SPRING HILL — Running a high school football team is like running a small business. Until you’ve done it, Springstead coach Mike Garofano said, you won’t understand.
This is Garofano’s first year as head coach of the Eagles, and he has already had an enviable season. Springstead is the only North Suncoast team still alive in the postseason.
It’s the third time in seven playoff appearances that the Eagles have progressed past the first round.
“It’s a long grind of a season,” Garofano said. “It’s why you work in the offseason.”
The Eagles’ region quarterfinal win against Citrus, 21-6, was a dramatic turnaround. The Hurricanes had hosted Springstead for the first game of the regular season, which Citrus won 42-14.
Garofano said his team was intimidated in that first matchup, but it gave them a rare opportunity. The players’ study of game tape spurred them to improvement and kicked off a 10-game win streak.
The Eagles were lucky, Garofano said, that their first playoff opponent was a team they’d studied so closely. Their decisive win proved their spot in postseason play wasn’t a fluke.
Tonight’s game with Gainesville is a difficult matchup to predict. The teams’ only common foes are Citrus and Sunlake, with both notching wins against those teams.
The key for the Eagles, Garofano said, will be to hold onto the ball and not give up turnovers, as the Eagles did against Citrus in Week 1. He hopes his defense will repeat the stellar performance that kept Citrus out of the end zone on offense (James Pouncey scored on an 81-yard kickoff return).
It was a proud moment for Springstead, especially with a first-year coach. But Garofano isn’t new to the game or this team. He was the Eagles’ defensive coordinator for 10 years before his promotion, and he has been coaching since he was in college.
Garofano, a 1993 Springstead graduate, was an outside linebacker at Culver-Stockton College in Missouri. He knew he wanted to go into coaching after he was done playing so he studied physical education and health in order to teach at the high school level.
Though used to the game, the head coaching position is completely different, he said. In addition to training players and perfecting strategy, Garofano knows he’s a role model and disciplinarian, and he has to raise funds for the group.
“Nothing quite prepares you for this,” he said.
Garofano knows football is only part of what he does as coach, and he seeks outside help for the rest of his duties. Every Thursday, the team goes to Christian Church in the Wildwood for a group meal and a message from the church.
The meal is the best Garofano will get all week, he said, but it’s more than food. The message is part of the coaches’ goal to build character through athletics and fellowship.

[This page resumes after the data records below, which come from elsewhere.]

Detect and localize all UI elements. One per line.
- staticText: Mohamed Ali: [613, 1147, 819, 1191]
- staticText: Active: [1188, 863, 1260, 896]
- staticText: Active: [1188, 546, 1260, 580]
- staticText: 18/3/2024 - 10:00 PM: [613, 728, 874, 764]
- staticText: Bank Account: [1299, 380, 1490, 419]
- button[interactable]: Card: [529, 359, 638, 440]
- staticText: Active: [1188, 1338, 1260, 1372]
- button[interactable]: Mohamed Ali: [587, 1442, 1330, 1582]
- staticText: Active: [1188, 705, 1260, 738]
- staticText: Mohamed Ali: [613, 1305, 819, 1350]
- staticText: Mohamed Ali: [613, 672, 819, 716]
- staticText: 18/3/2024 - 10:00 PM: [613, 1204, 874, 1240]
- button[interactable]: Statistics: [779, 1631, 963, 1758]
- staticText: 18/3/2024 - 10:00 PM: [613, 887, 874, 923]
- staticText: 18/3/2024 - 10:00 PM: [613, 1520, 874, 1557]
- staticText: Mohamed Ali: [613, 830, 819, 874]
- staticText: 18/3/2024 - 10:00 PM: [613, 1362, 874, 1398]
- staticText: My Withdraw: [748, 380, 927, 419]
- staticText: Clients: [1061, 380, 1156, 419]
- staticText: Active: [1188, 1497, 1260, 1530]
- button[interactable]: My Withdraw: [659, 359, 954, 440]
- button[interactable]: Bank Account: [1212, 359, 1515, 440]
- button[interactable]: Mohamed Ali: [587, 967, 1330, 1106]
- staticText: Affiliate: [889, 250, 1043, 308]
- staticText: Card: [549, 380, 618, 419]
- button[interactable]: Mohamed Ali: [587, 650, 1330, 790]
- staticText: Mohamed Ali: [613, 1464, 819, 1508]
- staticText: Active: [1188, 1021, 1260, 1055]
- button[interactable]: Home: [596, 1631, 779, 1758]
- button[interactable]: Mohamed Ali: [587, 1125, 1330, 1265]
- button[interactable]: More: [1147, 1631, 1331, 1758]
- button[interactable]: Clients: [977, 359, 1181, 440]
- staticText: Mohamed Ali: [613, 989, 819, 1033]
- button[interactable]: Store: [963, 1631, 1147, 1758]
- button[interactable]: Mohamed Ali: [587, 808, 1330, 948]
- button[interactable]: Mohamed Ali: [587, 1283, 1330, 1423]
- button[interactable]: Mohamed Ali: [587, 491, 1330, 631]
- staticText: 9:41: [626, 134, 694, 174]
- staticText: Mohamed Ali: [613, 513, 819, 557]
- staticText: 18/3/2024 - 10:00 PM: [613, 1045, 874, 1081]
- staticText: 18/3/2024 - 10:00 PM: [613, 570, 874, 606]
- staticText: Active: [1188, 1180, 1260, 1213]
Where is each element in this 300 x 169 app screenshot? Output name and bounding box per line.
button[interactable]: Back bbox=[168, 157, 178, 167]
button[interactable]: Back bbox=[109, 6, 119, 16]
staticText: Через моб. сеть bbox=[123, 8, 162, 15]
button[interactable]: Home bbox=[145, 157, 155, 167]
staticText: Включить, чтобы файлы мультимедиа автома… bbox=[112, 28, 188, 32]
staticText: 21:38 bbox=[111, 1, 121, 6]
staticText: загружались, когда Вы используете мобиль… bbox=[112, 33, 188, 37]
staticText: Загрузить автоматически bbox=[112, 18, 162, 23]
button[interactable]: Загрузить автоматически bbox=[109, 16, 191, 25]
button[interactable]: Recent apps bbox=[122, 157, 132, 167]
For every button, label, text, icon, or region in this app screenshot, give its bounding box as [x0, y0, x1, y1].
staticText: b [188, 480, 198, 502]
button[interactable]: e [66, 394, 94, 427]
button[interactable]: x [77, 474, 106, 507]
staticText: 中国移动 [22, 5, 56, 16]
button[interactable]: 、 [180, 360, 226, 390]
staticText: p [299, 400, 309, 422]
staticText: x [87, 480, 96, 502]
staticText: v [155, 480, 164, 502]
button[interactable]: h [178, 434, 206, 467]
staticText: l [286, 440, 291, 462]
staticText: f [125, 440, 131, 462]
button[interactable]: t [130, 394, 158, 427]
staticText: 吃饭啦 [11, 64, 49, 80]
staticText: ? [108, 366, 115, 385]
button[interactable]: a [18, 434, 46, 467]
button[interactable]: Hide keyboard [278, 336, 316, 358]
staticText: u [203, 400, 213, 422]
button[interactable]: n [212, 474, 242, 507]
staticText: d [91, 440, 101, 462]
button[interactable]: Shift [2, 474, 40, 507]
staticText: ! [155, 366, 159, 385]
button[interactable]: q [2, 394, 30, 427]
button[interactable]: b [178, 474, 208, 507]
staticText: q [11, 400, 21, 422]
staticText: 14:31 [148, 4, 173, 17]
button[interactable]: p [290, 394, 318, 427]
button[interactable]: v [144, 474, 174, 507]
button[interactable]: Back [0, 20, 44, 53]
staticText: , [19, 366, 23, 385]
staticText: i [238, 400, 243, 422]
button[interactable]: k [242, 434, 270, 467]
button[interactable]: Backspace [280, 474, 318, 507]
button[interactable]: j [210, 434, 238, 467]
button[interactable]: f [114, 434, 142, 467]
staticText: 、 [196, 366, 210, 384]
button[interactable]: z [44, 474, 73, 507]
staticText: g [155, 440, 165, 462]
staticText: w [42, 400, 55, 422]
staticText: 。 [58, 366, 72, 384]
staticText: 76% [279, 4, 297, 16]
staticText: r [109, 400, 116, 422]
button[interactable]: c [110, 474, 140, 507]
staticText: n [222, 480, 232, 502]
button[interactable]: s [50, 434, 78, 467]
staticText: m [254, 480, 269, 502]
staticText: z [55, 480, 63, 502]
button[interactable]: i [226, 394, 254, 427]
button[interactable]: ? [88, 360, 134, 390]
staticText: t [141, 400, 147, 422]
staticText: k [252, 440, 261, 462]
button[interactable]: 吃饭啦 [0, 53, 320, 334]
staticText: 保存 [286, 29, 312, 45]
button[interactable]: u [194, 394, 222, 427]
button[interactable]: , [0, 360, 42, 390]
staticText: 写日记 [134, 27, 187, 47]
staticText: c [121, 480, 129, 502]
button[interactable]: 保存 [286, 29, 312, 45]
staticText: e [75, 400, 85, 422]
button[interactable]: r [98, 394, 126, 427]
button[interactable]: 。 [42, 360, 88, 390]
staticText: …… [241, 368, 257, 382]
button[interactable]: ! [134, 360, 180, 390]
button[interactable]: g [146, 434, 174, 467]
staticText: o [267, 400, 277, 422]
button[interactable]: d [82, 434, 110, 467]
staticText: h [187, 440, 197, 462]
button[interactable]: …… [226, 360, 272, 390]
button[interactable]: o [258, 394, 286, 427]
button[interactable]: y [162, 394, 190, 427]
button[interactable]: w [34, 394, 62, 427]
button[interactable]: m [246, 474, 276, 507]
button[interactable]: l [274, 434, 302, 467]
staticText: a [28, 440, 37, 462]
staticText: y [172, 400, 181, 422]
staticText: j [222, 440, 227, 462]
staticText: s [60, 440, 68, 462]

“We’re trying to turn these boys into men,” he said with a chuckle, “and release them into the wild.”
Gainesville (9-2) at Springstead (10-1)
Last week: Gainesville beat Sunlake 17-14; Springstead beat Citrus 21-6
Story line: These teams last met in 2010 in the same round, but personnel on the rosters and sidelines have changed. The Eagles, under the direction of first-year coach Mike Garofano, have reeled off 10 straight wins since a season-opening loss to Citrus. The Hurricanes, under first-year coach Mark Latsko, opened and closed the regular season with losses, but gave up just 11 points on average in the nine wins.
Mary Kenney: Springstead 21-14. I didn’t expect the Eagles’ tight defense to shut down Citrus last week, and I won’t overlook them a second time. Gainesville won’t be able to catch up to the Eagles’ powerful running game.
Derek J. LaRiviere: Springstead 24-20. The Hurricanes haven’t seen an offensive attack with the precision of the Eagles’ read-option behind Mahla. Gainesville, which admits to leaning more on the defense this season after the graduation of several key cogs on a balanced offense, won’t have the same success against a stout Springstead front.